Can UN Peacekeepers Stop Ethnic Cleansing in the Central African Republic?

The Security Council today approved a new 12,000 strong UN Peacekeeping mission for the Central African Republic. The resolution calls for this mission, known as the United Nations Multidimensional Integrated Stabilization Mission in the Central African Republic (MINUSCA), to be fully operational by September 15.  It also calls for strengthening the existing African Union mission over the next several months as the UN force prepares to deploy.

This is a key moment in the international community’s response to the crisis. Whether or not member states fully back this mission with the financial resources and political support required to mount a successful peacekeeping operation will be a key measure of how committed they are to stopping ethnic cleansing in the 21st century.

UN officials first sounded the alarm last November about a potential genocide and mass atrocity in CAR. The international community heeded these warnings, but never to a sufficient degree. About a quarter of the population has been displaced by violence and another 2.5 million are in need of some form of humanitarian assistance.

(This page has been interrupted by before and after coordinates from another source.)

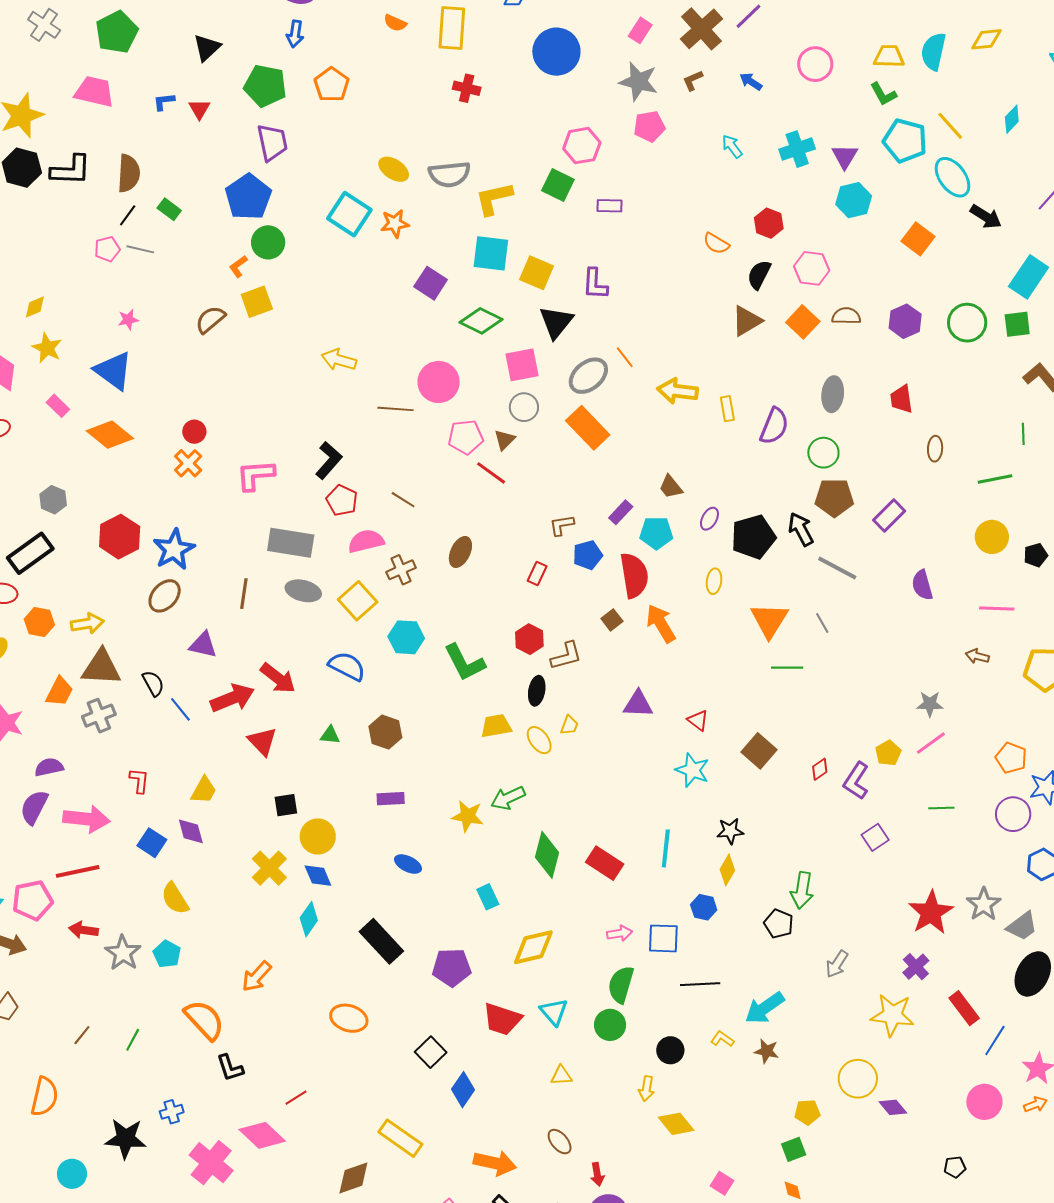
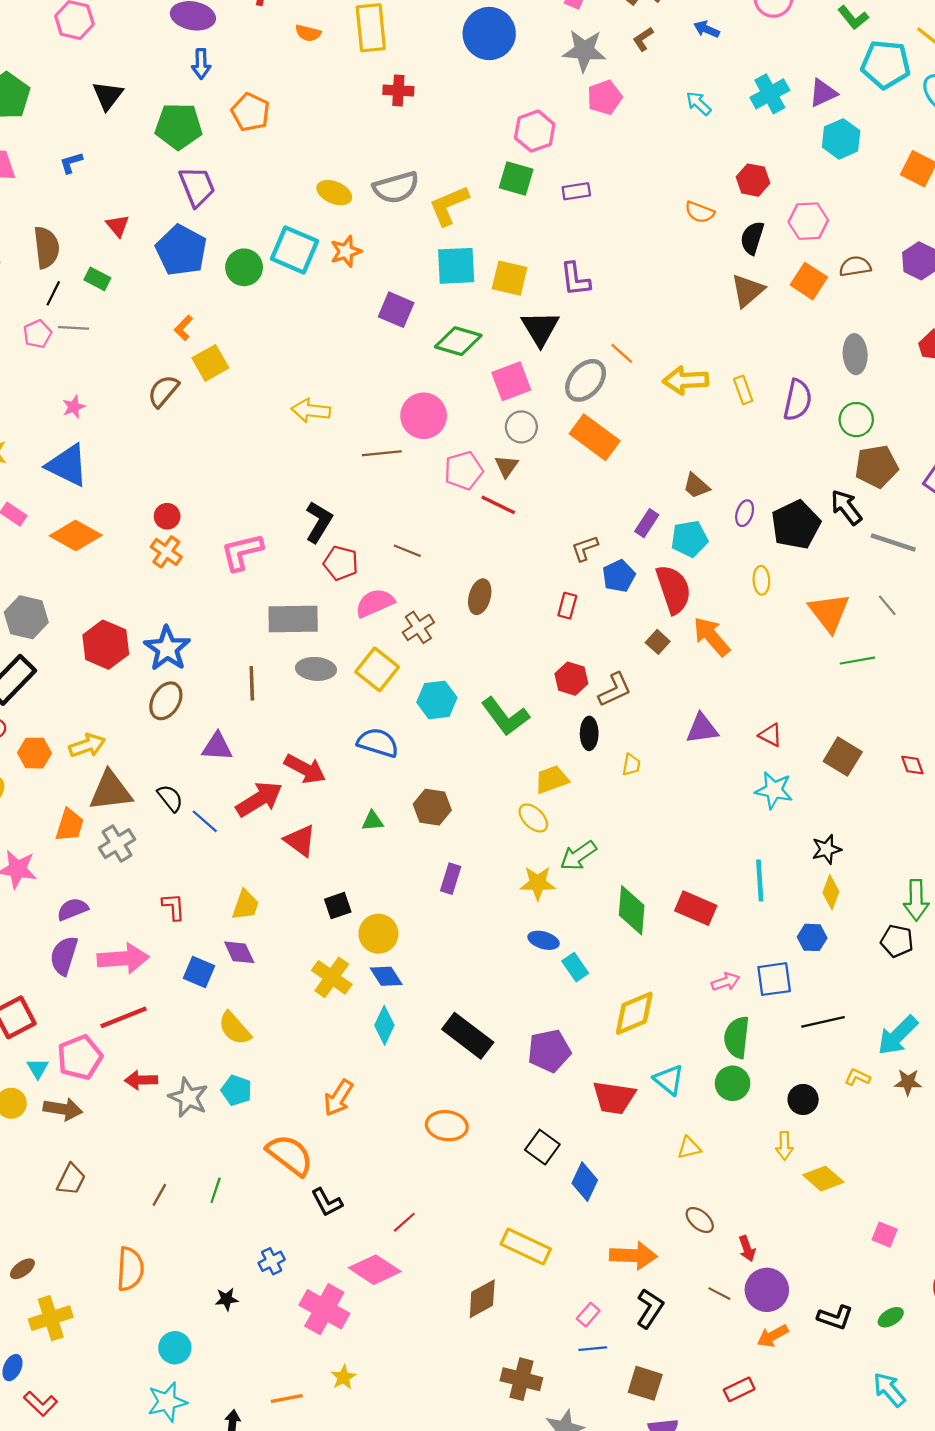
red triangle: (199, 109) -> (118, 226), moved
purple triangle: (845, 156) -> (823, 93), turned 44
green circle: (268, 242) -> (244, 267), moved
gray hexagon: (53, 500) -> (26, 617), size x1.4
yellow ellipse: (539, 740) -> (533, 818), moved
red diamond: (820, 769) -> (912, 765), turned -65
purple rectangle: (391, 799) -> (451, 879), turned -60
blue ellipse: (408, 864) -> (544, 940), moved
black star: (126, 1139) -> (227, 1299), size x0.5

About 80,000 Muslims have fled out of fear of brutal Christian vigilante groups that are hunting down vulnerable Muslim populations. Today, tens of thousands of Muslims are stranded in enclaves across the country under the protection of African Union and French peacekeepers. In some cases, the Catholic Church is courageously sheltering their Muslim neighbors, even as Christian vigilantes threaten their lives. The conditions in these enclaves are dire. Food and medicine are in short supply, but people are too fearful to leave their relative safety.

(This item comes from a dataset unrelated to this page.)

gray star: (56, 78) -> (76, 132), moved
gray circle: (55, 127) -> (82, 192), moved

UN Ambassador Samantha Power visited CAR in January, making her the highest-ranking American official to ever set foot in the country. She returned again this week as part of a regional tour that included the twentieth anniversary commemoration of the Rwanda genocide. French President Francois Hollande also paid a visit, and initially dispatched troops to protect the airport, which has since become the site of a massive internally displaced camp of over 100,000 people. In December, the USA, France and the African Union agreed to a stop gap measure: A 6,000 troop African Union peacekeeping force backed by about 2,000 French troops.

Despite these high profile demonstrations of support, traditional donor countries have been relatively stingy when it comes to helping pay for these operations. A pledging conference for the African Union peacekeeping mission, known as MISCA, fell about $100 million short of its $420 million goal. The European Union promised in January to send a battalion of peacekeepers, but that force is only now starting to materialize.  The funding gaps are even starker on the humanitarian side. A $550 million appeal for food, medicine and other forms of humanitarian relief has only been filled to a pitiful 23%.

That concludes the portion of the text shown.